The bodies of Bose Kelley, Jr. and his brother William (Bob) were buried in separate military funerals in France but were returned to the United States in September 1948. Bose and his brother now rest side by side in the veteran’s section of Greenwood Cemetery in Shreveport. Their brother, Edgar Rew Kelley, is in a civilian cemetery across town, the Jewella Cemetery on Greenwood Road. Their father, who pleaded for his fourth son to be spared, died just one month after Bose and William’s bodies were buried in Greenwood Cemetery. It’s as if he was just waiting for them to come home.
For sixty-five years their sister, Ruby, tended the graves of her brothers.

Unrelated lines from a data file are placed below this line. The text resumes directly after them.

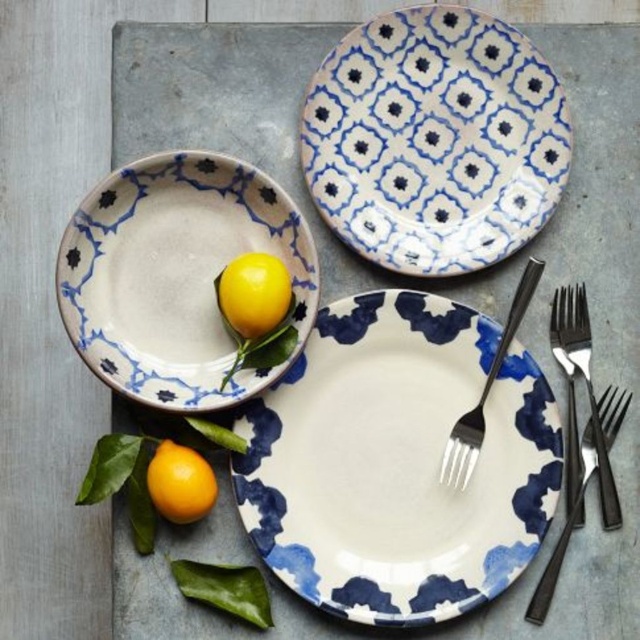 Is yellow matte lemon at center-left thinner than yellow matte lemon at lower left?

Incorrect, yellow matte lemon at center-left's width is not less than yellow matte lemon at lower left's.

The width and height of the screenshot is (640, 640). What do you see at coordinates (253, 294) in the screenshot?
I see `yellow matte lemon at center-left` at bounding box center [253, 294].

Identify the location of yellow matte lemon at center-left. This screenshot has width=640, height=640. (253, 294).

Which is behind, point (172, 376) or point (250, 314)?

The point (172, 376) is behind.

Between matte ceramic bowl at upper left and yellow matte lemon at center-left, which one has less height?

yellow matte lemon at center-left

The image size is (640, 640). What do you see at coordinates (176, 275) in the screenshot? I see `matte ceramic bowl at upper left` at bounding box center [176, 275].

At what (x,y) coordinates should I click in order to perform the action: click on matte ceramic bowl at upper left. Please return your answer as a coordinate pair (x, y). The height and width of the screenshot is (640, 640). Looking at the image, I should click on (176, 275).

Does white glossy plate at center come in front of black metallic fork at center?

Yes, it is in front of black metallic fork at center.

Does point (266, 490) come farther from viewer compared to point (470, 465)?

Yes, it is behind point (470, 465).

Does point (550, 401) lie in front of point (481, 426)?

Yes, it is.

Locate an element on the screen. Image resolution: width=640 pixels, height=640 pixels. white glossy plate at center is located at coordinates (397, 461).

There has never been a time that I visited the graves that there was not a crisp American flag flying over each and flowers. Ruby died a few years ago, and the graves are now tended by Ruby’s daughter. I visited the graves of Bose and William last week and sure enough, there were two new flags and flowers steadfastly in place.
As we observe this 70th anniversary of D-Day, we remember the sacrifices of young men like the Kelleys all across the country. Their name belongs alongside the Sullivan brothers, the Borgstrum brothers, the Niland brothers, and the Wright brothers. It is their heroism and their sacrifice, along with that of so many others, that we remember and honor.